═══ Input data

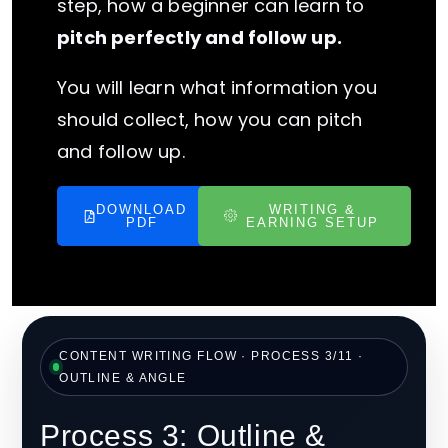
step, how a beginner can learn to
pitch perfectly and follow up.
You will learn what information you
should collect, how you can pitch
and follow up.
DOWNLOAD
WRITING &
PDF
EARNING SETUP
CONTENT WRITING FLOW · PROCESS 3/11 ·
OUTLINE & ANGLE
Process 3: Outline &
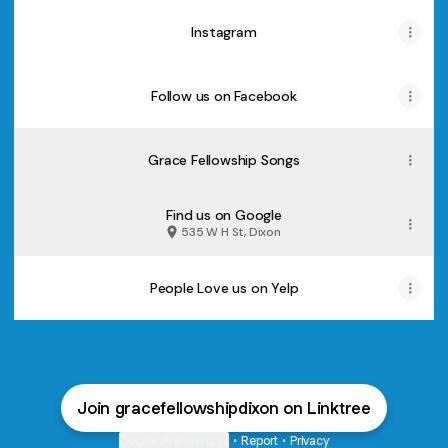
Instagram
Follow us on Facebook
Grace Fellowship Songs
Find us on Google
535 W H St, Dixon
People Love us on Yelp
Join gracefellowshipdixon on Linktree
Cookie Preferences
•
Report
•
Privacy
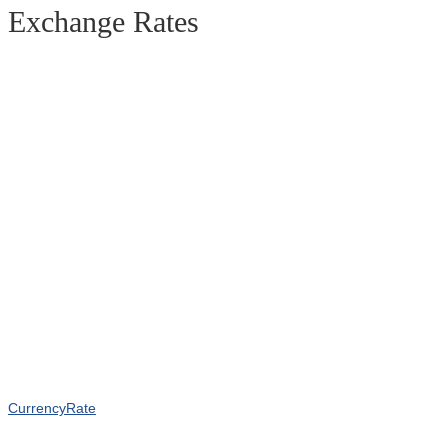
Exchange Rates
CurrencyRate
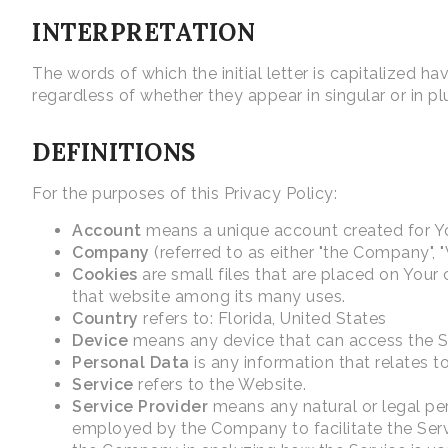
INTERPRETATION
The words of which the initial letter is capitalized 
regardless of whether they appear in singular or in plu
DEFINITIONS
For the purposes of this Privacy Policy:
Account
means a unique account created for You
Company
(referred to as either "the Company", "
Cookies
are small files that are placed on Your
that website among its many uses.
Country
refers to: Florida, United States
Device
means any device that can access the Ser
Personal Data
is any information that relates to 
Service
refers to the Website.
Service Provider
means any natural or legal per
employed by the Company to facilitate the Servi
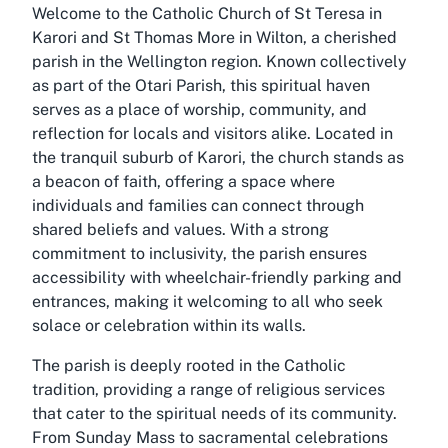
Welcome to the Catholic Church of St Teresa in
Karori and St Thomas More in Wilton, a cherished
parish in the Wellington region. Known collectively
as part of the Otari Parish, this spiritual haven
serves as a place of worship, community, and
reflection for locals and visitors alike. Located in
the tranquil suburb of Karori, the church stands as
a beacon of faith, offering a space where
individuals and families can connect through
shared beliefs and values. With a strong
commitment to inclusivity, the parish ensures
accessibility with wheelchair-friendly parking and
entrances, making it welcoming to all who seek
solace or celebration within its walls.
The parish is deeply rooted in the Catholic
tradition, providing a range of religious services
that cater to the spiritual needs of its community.
From Sunday Mass to sacramental celebrations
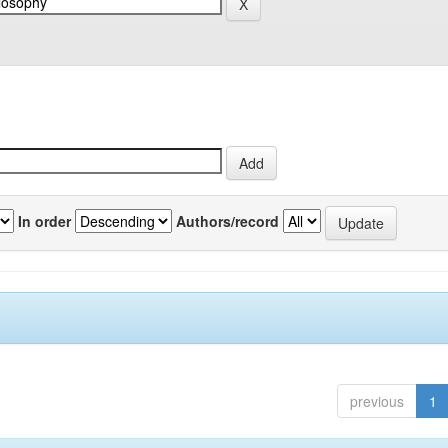
In order
Authors/record
previous
1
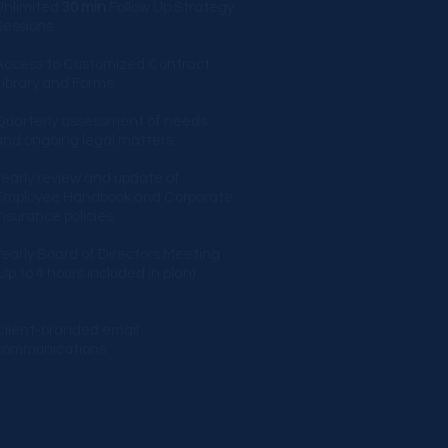
Unlimited
30 min
Follow Up Strategy
essions​​
Access to Customized Contract
Library and Forms
Quarterly assessment of needs
and ongoing legal matters.
Yearly review and update of
Employee Handbook and Corporate
Insurance policies
Yearly Board of Directors Meeting
(Up to 4 hours included in plan)
Client-branded email
communications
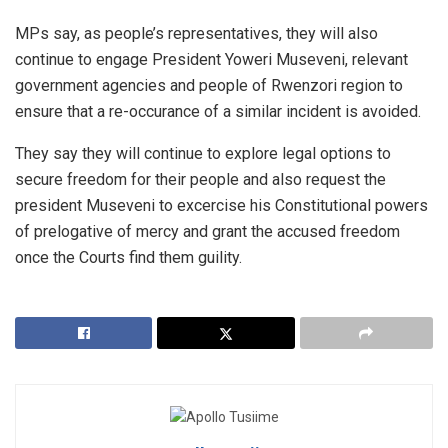
MPs say, as people’s representatives, they will also
continue to engage President Yoweri Museveni, relevant
government agencies and people of Rwenzori region to
ensure that a re-occurance of a similar incident is avoided.
They say they will continue to explore legal options to
secure freedom for their people and also request the
president Museveni to excercise his Constitutional powers
of prelogative of mercy and grant the accused freedom
once the Courts find them guility.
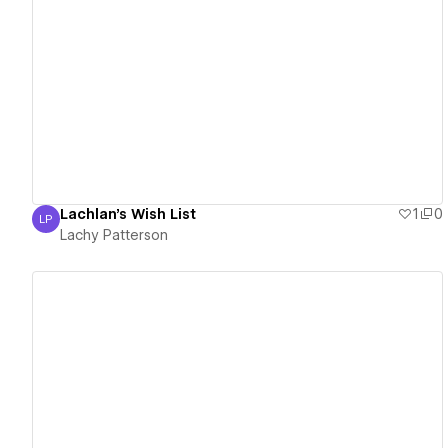
View details
Lachlan's Wish List
1
0
LP
Lachy Patterson
Lachy Patterson
View details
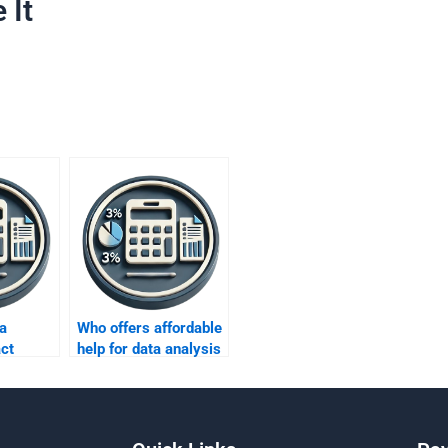
 It
a
Who offers affordable
ct
help for data analysis
ing in
homework?
zations?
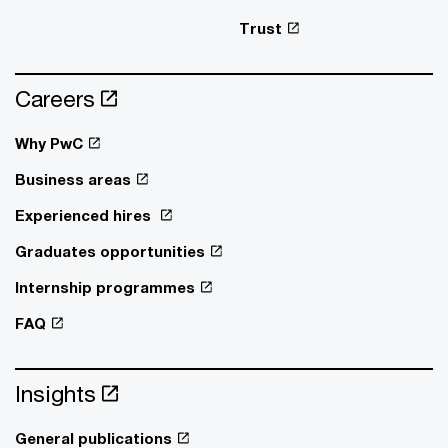
Trust
Careers
Why PwC
Business areas
Experienced hires
Graduates opportunities
Internship programmes
FAQ
Insights
General publications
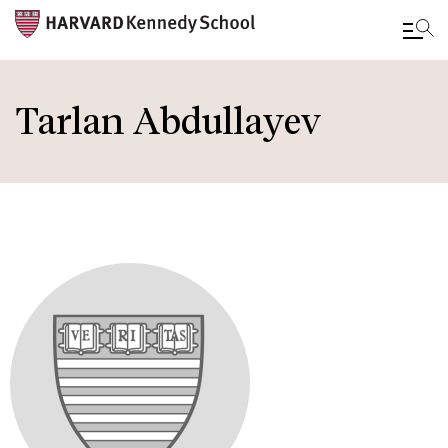
Skip
to
Tarlan Abdullayev
main
content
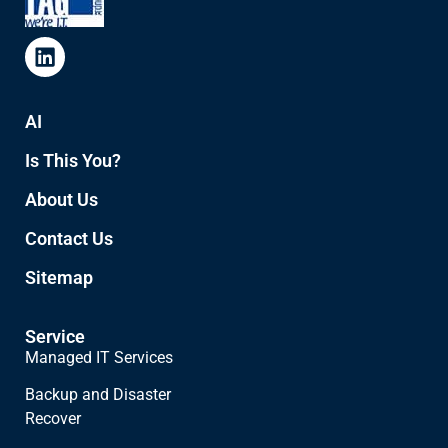
AI
Is This You?
About Us
Contact Us
Sitemap
Service
Managed IT Services
Backup and Disaster
Recover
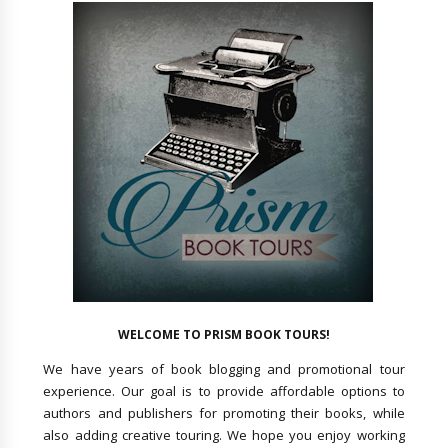
WELCOME TO PRISM BOOK TOURS!
We have years of book blogging and promotional tour
experience. Our goal is to provide affordable options to
authors and publishers for promoting their books, while
also adding creative touring. We hope you enjoy working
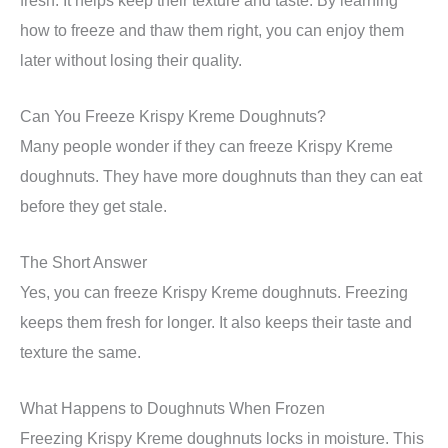
how to freeze and thaw them right, you can enjoy them
later without losing their quality.
Can You Freeze Krispy Kreme Doughnuts?
Many people wonder if they can freeze Krispy Kreme
doughnuts. They have more doughnuts than they can eat
before they get stale.
The Short Answer
Yes, you can freeze Krispy Kreme doughnuts. Freezing
keeps them fresh for longer. It also keeps their taste and
texture the same.
What Happens to Doughnuts When Frozen
Freezing Krispy Kreme doughnuts locks in moisture. This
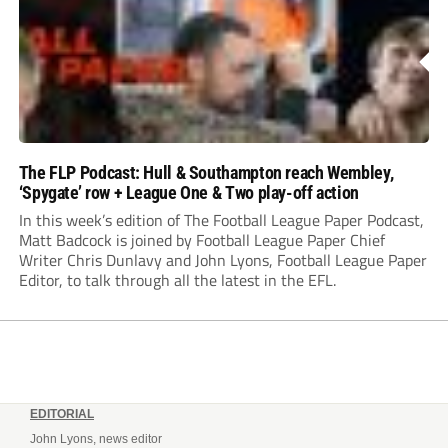
The FLP Podcast: Hull & Southampton reach Wembley,
‘Spygate’ row + League One & Two play-off action
In this week’s edition of The Football League Paper Podcast,
Matt Badcock is joined by Football League Paper Chief
Writer Chris Dunlavy and John Lyons, Football League Paper
Editor, to talk through all the latest in the EFL.
EDITORIAL
John Lyons, news editor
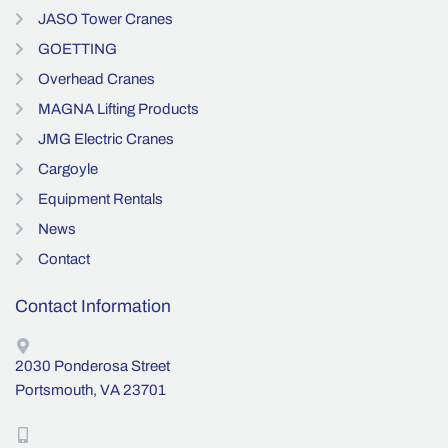
JASO Tower Cranes
GOETTING
Overhead Cranes
MAGNA Lifting Products
JMG Electric Cranes
Cargoyle
Equipment Rentals
News
Contact
Contact Information
2030 Ponderosa Street
Portsmouth, VA 23701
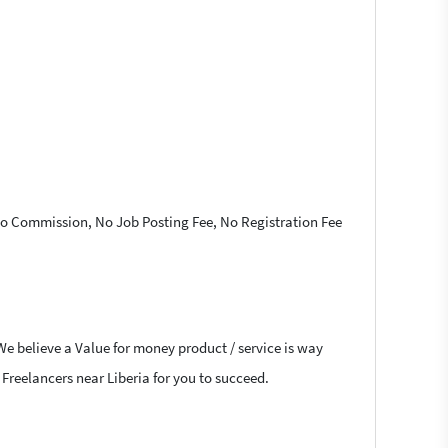
 No Commission, No Job Posting Fee, No Registration Fee
We believe a Value for money product / service is way
 Freelancers near Liberia for you to succeed.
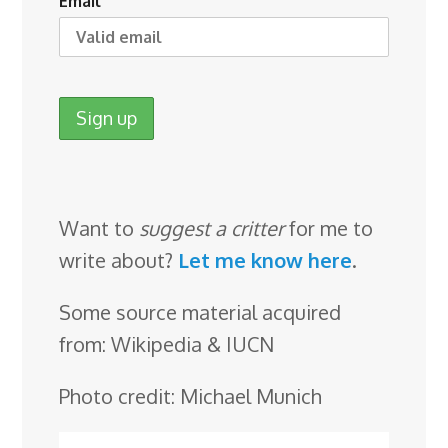
Email
Want to
suggest a critter
for me to
write about?
Let me know here
.
Some source material acquired
from: Wikipedia & IUCN
Photo credit: Michael Munich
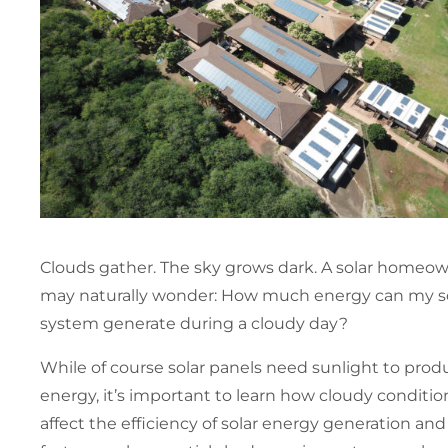
Clouds gather. The sky grows dark. A solar homeo
may naturally wonder: How much energy can my s
system generate during a cloudy day?
While of course solar panels need sunlight to prod
energy, it’s important to learn how cloudy conditio
affect the efficiency of solar energy generation an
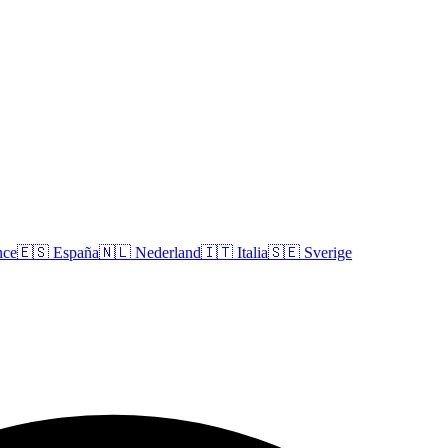
nce
🇪🇸
España
🇳🇱
Nederland
🇮🇹
Italia
🇸🇪
Sverige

══════

What to do: From the first line to the last, restate the entries exactly, without pictures.

Problem solution:
step, how a beginner can learn to
pitch perfectly and follow up.
You will learn what information you
should collect, how you can pitch
and follow up.
DOWNLOAD
WRITING &
PDF
EARNING SETUP
CONTENT WRITING FLOW · PROCESS 3/11 ·
OUTLINE & ANGLE
Process 3: Outline &
Instagram
Follow us on Facebook
Grace Fellowship Songs
Find us on Google
535 W H St, Dixon
People Love us on Yelp
Join gracefellowshipdixon on Linktree
Cookie Preferences
•
Report
•
Privacy
Exchange Rates
CurrencyRate
INTERPRETATION
The words of which the initial letter is capitalized 
regardless of whether they appear in singular or in plu
DEFINITIONS
For the purposes of this Privacy Policy:
Account
means a unique account created for You
Company
(referred to as either "the Company", "
Cookies
are small files that are placed on Your
that website among its many uses.
Country
refers to: Florida, United States
Device
means any device that can access the Ser
Personal Data
is any information that relates to 
Service
refers to the Website.
Service Provider
means any natural or legal per
employed by the Company to facilitate the Servi
Welcome to the Catholic Church of St Teresa in
Karori and St Thomas More in Wilton, a cherished
parish in the Wellington region. Known collectively
as part of the Otari Parish, this spiritual haven
serves as a place of worship, community, and
reflection for locals and visitors alike. Located in
the tranquil suburb of Karori, the church stands as
a beacon of faith, offering a space where
individuals and families can connect through
shared beliefs and values. With a strong
commitment to inclusivity, the parish ensures
accessibility with wheelchair-friendly parking and
entrances, making it welcoming to all who seek
solace or celebration within its walls.
The parish is deeply rooted in the Catholic
tradition, providing a range of religious services
that cater to the spiritual needs of its community.
From Sunday Mass to sacramental celebrations
In order
Authors/record
previous
1
Unlimited
30 min
Follow Up Strategy
essions​​
Access to Customized Contract
Library and Forms
Quarterly assessment of needs
and ongoing legal matters.
Yearly review and update of
Employee Handbook and Corporate
Insurance policies
Yearly Board of Directors Meeting
(Up to 4 hours included in plan)
Client-branded email
communications
MPs say, as people’s representatives, they will also
continue to engage President Yoweri Museveni, relevant
government agencies and people of Rwenzori region to
ensure that a re-occurance of a similar incident is avoided.
They say they will continue to explore legal options to
secure freedom for their people and also request the
president Museveni to excercise his Constitutional powers
of prelogative of mercy and grant the accused freedom
once the Courts find them guility.
View details
Lachlan's Wish List
1
0
LP
Lachy Patterson
Lachy Patterson
View details
 It
a
Who offers affordable
ct
help for data analysis
ing in
homework?
zations?
Trust
Careers
Why PwC
Business areas
Experienced hires
Graduates opportunities
Internship programmes
FAQ
Insights
General publications
Skip
to
Tarlan Abdullayev
main
content
AI
Is This You?
About Us
Contact Us
Sitemap
Service
Managed IT Services
Backup and Disaster
Recover
WELCOME TO PRISM BOOK TOURS!
We have years of book blogging and promotional tour
experience. Our goal is to provide affordable options to
authors and publishers for promoting their books, while
also adding creative touring. We hope you enjoy working
how to freeze and thaw them right, you can enjoy them
later without losing their quality.
Can You Freeze Krispy Kreme Doughnuts?
Many people wonder if they can freeze Krispy Kreme
doughnuts. They have more doughnuts than they can eat
before they get stale.
The Short Answer
Yes, you can freeze Krispy Kreme doughnuts. Freezing
keeps them fresh for longer. It also keeps their taste and
texture the same.
What Happens to Doughnuts When Frozen
Freezing Krispy Kreme doughnuts locks in moisture. This
The FLP Podcast: Hull & Southampton reach Wembley,
‘Spygate’ row + League One & Two play-off action
In this week’s edition of The Football League Paper Podcast,
Matt Badcock is joined by Football League Paper Chief
Writer Chris Dunlavy and John Lyons, Football League Paper
Editor, to talk through all the latest in the EFL.
EDITORIAL
John Lyons, news editor
JASO Tower Cranes
GOETTING
Overhead Cranes
MAGNA Lifting Products
JMG Electric Cranes
Cargoyle
Equipment Rentals
News
Contact
Contact Information
2030 Ponderosa Street
Portsmouth, VA 23701
 No Commission, No Job Posting Fee, No Registration Fee
We believe a Value for money product / service is way
 Freelancers near Liberia for you to succeed.
Email
Want to
suggest a critter
for me to
write about?
Let me know here
.
Some source material acquired
from: Wikipedia & IUCN
Photo credit: Michael Munich
Clouds gather. The sky grows dark. A solar homeo
may naturally wonder: How much energy can my s
system generate during a cloudy day?
While of course solar panels need sunlight to prod
energy, it’s important to learn how cloudy conditio
affect the efficiency of solar energy generation an
nce
🇪🇸
España
🇳🇱
Nederland
🇮🇹
Italia
🇸🇪
Sverige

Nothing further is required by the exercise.